Living with Alva all these years has sensitized me to the beauty of silence, from whence all music arises. We can happily travel side by side for hours with scarcely a word spoken. When one of us suggests we listen to some music, we tend to set the bar high, as sweet, silent harmony is hard to beat.
I am delighted with my ability to carry thousands of songs in my pocket. But I am even gayer that I may also carry hundreds of tunes around in my head. For while our devices as well as our home stereos provide us with all kinds of music whenever we please, nothing can supplant the joy of making music, live and together.
As a lifelong educator, I observe trends and changes in the lives of one generation after another. Through the 19th and first half of the 20th century, music was live at home around the piano after supper and live in church, temple or synagogue. We sang together.
As I was growing up through the second half of the 20th century, almost all the children I knew played an instrument and sang freely and often. I remember at age ten discovering that my parents had an LP (that's vinyl, kids) called Ella Fitzgerald Sings the Cole Porter Songbook. I played it over and over, until I could sing along every song with dear, dear Ella.
Since my return to the States in the 1980's, I've observed an ever-increasing trend toward music as an article of consumption and away from something people make, do, create.
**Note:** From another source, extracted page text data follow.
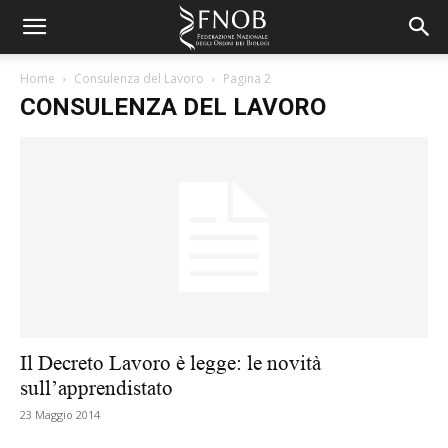
Home
Consulenza del Lavoro
Pagina 2
CONSULENZA DEL LAVORO
Il Decreto Lavoro è legge: le novità
sull’apprendistato
23 Maggio 2014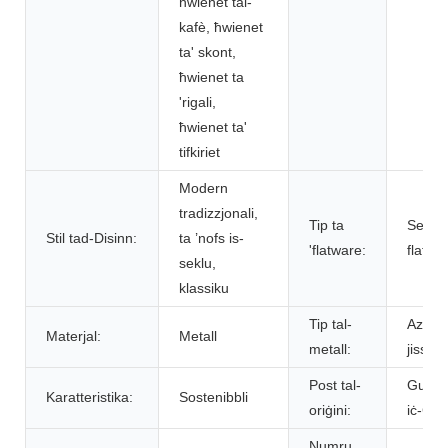
ħwienet tal-
kafè, ħwienet
ta' skont,
ħwienet ta
'rigali,
ħwienet ta'
tifkiriet
Modern
tradizzjonali,
Tip ta
Settijie
Stil tad-Disinn:
ta ’nofs is-
'flatware:
flatwa
seklu,
klassiku
Tip tal-
Azzar 
Materjal:
Metall
metall:
jissad
Post tal-
Guang
Karatteristika:
Sostenibbli
oriġini:
iċ-Ċin
Numru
The schools have lost funding or, in the case of the elite private school where I worked, never seemed important enough to include in every student's education. I consider this trend grievous.
Although I cannot quantify what we've lost, I can feel it and I can hear it. Learning to understand music is incredibly enriching. Learning to create music is completely enlivening. The click of a mouse can never stand in for the joy of bowing on the cello, gliding on the trombone, or opening our throats in melody and in rhythm.
Tempus fugit. We are temporal beings. How better to make ourselves one with time than to make music? How better to get close to unnameable feelings than to let our spirits emerge through music?
Sing to babies and grandmothers. Sing with children and youth. And sure, turn up the stereo and rock out with your family and with your friends. Nothing can take its place. No earbuds necessary.